How were the corpora created?

The corpora (the response lists) for the Butler and the Maid were created like this:

  1. Set up the four key events: the welcoming, the speech, the cocktails, and the dinner.
  2. Set up the five rooms: living room, dining room, kitchen, study and office.
  3. Run the bots and the suspects through each event and room.
  4. Record everything the bot sees in each room during each event. Those records of what the bot witnessed, go into that bot’s corpus.

For example the maid was in the dining room (location) during cocktails (time period), so the maid can tell the player that during cocktails she was in the dining room with Ms. Red who was drinking a glass of wine.

She has no idea what was going on in the study, as she wasn’t in the room. But the Butler was, so if the player asked the Butler about the cocktail period, the Butler will be able to report what he witnessed.

It’s up to the players to ask questions of the bots, figure out what they saw and didn’t see, and then deduce the answer.

Experiments to try

This iteration of the game is pretty simple, essentially a tutorial for what could be a much larger, more complex game.
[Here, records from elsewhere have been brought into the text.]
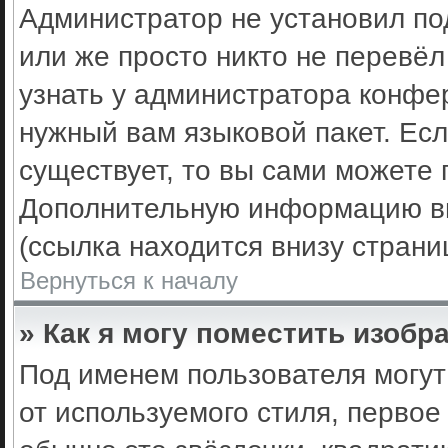
Администратор не установил по
или же просто никто не перевё
узнать у администратора конфе
нужный вам языковой пакет. Есл
существует, то вы сами можете 
Дополнительную информацию вы
(ссылка находится внизу стран
Вернуться к началу
» Как я могу поместить изоб
Под именем пользователя могут
от используемого стиля, первое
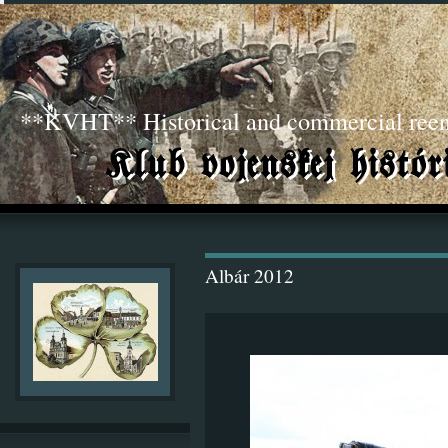
**KVHT** Historical and commercial ree
Albár 2012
If you want to experiment with making a bigger better version, here are some things to try:

Add a new room and a new event to the storyline. Maybe a game room and a bridge game. Write new QA response pairs and add them to the corpora.

Add some supporting characters. What happens if you add other robot witnesses? What did the gardener see? Or the eccentric aunt who lives in the attic? Or the robot vacuum who wanders the house once an hour?

You’ll notice that Chef doesn’t really have a corpus. He’s a bit of an easter egg who is meant to show a different kind of behavior. You could give him some things to say and do by giving him a real corpus.

Experiment with emotional states. If you wanted to give the bots “moods,” you could have them shift corpora. For instance, the Butler might be calm, and so responds from his calm corpus, and when he gets mad (from a triggering question, for instance), he could switch to his “angry corpus.” This could make the butler seem just a little more lifelike.

Experiment with randomization. It is theoretically possible to randomize the bots, changing what they saw in what rooms at what times, and build their corpus fresh every game. It would be a bit of work, but doable.

These are just a few ideas, and there are probably dozens of others that make good use of NLU models. We look forward to seeing what you create from this sample code!